October – December 2024
Taj Mahal Tempelhof
Saskya Jain’s novels dissect Indian society and examine themes such as power, sexuality, gender, class and religion. Her characters are no longer primarily shaped by the conflicts and traumas of decolonisation but look at today’s politically polarised India through the lens of their very own modernity, made even more complex by economic shifts, which brings with it a new understanding of globality.
For the Cluster, Jain will for the first time dedicate herself to a novel project that is set outside of India and tells an intertwined story across continents and centuries. "Taj Mahal Tempelhof" is set in today’s Berlin but harks back to the medieval period in Mughal India, and questions dominant narratives on the global circulation of people and objects. What spatial-temporal shifts and narrative entanglements take place when stories begin to travel? The clash of modernities and the fluidity of historicity are negotiated from a non-Western perspective in this novel, while addressing questions on the mobility of language and transnational narratives.

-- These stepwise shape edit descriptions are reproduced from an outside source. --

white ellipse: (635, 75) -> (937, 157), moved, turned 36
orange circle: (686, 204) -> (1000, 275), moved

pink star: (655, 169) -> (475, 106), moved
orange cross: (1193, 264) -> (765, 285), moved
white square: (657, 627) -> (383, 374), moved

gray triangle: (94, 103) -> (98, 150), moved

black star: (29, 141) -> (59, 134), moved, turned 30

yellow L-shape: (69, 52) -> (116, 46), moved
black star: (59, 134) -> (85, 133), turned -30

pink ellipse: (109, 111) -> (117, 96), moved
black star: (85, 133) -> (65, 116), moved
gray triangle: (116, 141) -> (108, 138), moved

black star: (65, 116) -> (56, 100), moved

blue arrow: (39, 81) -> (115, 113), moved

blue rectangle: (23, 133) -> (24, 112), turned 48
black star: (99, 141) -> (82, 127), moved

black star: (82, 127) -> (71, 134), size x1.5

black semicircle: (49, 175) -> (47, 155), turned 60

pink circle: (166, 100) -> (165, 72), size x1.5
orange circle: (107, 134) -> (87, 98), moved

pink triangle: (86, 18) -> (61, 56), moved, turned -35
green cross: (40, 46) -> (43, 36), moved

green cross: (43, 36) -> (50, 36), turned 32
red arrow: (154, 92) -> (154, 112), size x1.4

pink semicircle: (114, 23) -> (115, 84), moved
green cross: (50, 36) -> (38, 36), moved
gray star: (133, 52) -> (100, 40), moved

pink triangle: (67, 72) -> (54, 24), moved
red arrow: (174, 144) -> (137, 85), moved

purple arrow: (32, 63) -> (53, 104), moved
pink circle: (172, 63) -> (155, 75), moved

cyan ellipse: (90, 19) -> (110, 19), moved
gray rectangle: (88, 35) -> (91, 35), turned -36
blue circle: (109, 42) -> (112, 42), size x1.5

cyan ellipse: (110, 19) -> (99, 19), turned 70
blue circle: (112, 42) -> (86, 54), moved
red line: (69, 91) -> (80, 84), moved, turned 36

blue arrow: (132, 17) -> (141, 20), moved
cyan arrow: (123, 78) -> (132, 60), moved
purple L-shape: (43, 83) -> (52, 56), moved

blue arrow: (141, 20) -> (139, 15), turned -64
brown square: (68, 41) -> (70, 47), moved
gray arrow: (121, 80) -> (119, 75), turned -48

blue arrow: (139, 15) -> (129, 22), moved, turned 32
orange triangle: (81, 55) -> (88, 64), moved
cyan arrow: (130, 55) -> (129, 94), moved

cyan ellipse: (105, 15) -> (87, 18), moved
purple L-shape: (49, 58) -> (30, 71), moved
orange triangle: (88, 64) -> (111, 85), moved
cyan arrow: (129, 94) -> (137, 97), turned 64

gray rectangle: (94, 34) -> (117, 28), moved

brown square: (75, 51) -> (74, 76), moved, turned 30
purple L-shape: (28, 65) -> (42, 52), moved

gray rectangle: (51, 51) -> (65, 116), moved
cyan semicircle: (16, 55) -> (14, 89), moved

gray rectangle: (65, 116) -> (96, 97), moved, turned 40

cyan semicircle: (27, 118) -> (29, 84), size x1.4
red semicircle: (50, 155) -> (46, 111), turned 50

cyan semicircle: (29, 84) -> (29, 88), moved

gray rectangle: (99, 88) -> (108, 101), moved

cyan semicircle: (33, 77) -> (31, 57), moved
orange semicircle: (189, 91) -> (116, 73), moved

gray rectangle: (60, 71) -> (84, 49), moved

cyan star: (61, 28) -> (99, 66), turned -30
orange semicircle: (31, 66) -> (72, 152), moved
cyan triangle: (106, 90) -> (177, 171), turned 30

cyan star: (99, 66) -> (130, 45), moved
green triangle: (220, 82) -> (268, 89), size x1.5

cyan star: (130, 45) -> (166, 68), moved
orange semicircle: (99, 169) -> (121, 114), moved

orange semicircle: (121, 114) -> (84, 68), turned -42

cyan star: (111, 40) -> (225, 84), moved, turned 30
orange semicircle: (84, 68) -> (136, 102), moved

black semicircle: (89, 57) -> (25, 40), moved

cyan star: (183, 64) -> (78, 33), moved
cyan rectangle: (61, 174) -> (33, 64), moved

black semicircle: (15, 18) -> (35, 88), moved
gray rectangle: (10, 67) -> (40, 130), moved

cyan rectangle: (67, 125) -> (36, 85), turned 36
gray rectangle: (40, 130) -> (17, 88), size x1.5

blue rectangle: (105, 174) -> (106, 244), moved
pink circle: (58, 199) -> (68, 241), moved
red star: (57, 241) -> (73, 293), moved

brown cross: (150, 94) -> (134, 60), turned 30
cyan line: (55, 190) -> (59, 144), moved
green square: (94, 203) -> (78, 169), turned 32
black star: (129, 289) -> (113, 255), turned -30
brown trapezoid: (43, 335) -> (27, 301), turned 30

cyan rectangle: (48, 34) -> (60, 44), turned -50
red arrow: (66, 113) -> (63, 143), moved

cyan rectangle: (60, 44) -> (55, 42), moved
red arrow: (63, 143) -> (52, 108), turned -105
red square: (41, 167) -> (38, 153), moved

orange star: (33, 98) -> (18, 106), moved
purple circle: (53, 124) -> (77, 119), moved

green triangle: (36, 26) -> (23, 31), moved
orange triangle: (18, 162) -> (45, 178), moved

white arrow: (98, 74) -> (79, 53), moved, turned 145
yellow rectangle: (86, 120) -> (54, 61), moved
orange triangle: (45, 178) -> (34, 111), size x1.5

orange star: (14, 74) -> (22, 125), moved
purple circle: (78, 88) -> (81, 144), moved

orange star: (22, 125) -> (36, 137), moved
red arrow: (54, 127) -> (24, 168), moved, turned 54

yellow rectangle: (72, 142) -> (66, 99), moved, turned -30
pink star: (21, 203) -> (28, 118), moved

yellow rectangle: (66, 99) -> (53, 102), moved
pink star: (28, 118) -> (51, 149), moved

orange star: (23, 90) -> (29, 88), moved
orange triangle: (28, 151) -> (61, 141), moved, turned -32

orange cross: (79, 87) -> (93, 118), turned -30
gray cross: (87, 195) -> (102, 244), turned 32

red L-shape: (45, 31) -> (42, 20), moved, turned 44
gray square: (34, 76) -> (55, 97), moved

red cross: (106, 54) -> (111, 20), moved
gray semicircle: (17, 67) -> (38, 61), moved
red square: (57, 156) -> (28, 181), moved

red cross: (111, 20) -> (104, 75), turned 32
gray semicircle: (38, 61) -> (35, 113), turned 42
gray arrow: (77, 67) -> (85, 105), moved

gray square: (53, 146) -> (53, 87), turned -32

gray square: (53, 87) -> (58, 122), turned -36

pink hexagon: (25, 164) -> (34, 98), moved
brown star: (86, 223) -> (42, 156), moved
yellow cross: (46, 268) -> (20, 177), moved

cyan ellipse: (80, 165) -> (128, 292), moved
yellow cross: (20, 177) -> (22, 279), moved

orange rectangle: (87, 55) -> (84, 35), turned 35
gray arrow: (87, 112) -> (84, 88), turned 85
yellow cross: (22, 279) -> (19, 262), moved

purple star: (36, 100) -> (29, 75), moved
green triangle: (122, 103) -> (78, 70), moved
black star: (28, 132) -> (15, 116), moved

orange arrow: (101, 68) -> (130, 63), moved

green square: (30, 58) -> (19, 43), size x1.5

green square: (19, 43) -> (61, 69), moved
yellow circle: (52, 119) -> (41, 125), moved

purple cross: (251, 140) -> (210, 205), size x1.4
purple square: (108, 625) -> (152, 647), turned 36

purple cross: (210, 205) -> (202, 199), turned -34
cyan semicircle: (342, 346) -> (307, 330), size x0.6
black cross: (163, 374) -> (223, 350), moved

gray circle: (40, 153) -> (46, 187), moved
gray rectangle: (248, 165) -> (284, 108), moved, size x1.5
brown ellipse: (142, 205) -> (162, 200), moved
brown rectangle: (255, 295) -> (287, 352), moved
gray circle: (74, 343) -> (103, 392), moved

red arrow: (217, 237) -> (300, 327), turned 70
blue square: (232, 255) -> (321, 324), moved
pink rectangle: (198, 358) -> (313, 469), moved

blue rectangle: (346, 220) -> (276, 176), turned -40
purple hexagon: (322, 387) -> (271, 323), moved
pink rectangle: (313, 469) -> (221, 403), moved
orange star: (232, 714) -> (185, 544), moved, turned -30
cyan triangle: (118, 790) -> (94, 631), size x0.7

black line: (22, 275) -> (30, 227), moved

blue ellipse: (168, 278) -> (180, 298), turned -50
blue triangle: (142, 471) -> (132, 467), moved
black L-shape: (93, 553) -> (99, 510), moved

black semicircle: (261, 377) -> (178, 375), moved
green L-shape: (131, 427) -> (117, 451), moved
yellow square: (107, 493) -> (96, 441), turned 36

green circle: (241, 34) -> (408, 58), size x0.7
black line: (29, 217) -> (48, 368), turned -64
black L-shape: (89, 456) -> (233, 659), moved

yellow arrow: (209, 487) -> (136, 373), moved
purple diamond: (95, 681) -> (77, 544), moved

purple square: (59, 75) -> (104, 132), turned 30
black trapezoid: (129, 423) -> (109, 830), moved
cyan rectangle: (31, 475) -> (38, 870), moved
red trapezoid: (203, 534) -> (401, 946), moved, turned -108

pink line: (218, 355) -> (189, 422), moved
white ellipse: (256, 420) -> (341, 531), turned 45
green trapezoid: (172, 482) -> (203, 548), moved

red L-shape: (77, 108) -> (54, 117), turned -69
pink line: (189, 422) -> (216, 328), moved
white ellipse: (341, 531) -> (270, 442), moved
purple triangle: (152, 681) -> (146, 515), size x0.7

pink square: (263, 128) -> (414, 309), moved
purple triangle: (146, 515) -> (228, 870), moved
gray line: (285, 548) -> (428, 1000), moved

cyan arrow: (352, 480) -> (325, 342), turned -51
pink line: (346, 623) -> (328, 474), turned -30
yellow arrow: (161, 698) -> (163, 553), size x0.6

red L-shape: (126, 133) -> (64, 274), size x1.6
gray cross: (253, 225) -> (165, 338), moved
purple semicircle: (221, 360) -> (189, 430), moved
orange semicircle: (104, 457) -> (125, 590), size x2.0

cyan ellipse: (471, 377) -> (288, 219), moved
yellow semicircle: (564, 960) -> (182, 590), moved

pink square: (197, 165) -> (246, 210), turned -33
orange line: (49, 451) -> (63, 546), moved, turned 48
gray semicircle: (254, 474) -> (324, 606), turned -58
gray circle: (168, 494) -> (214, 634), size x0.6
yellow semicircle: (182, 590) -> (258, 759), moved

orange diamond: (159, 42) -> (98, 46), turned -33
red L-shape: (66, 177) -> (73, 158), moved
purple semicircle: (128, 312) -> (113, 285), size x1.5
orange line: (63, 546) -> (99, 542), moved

Saskya Jain grew up in New Delhi. Her first novel, Fire Under Ash (Penguin Random House, 2014), was shortlisted for the Shakti Bhatt Prize. Her second novel, Geeta Rahman at Championship Point (Simon & Schuster, 2021), was nominated for the Times of India AutHer Award and the Tata Literature Live Book of the Year Award. Her short stories and essays have appeared in Intelligent Life, The Economist, The Caravan and DIE ZEIT, among others. She has taught creative writing and literature at Hong Kong University, Grinnell College and Dartmouth College, and has held writer’s residencies at Hedgebrook and Art Omi (USA), Sangam House and Goethe Institut Bangalore (India) and Toji Cultural Centre (South Korea).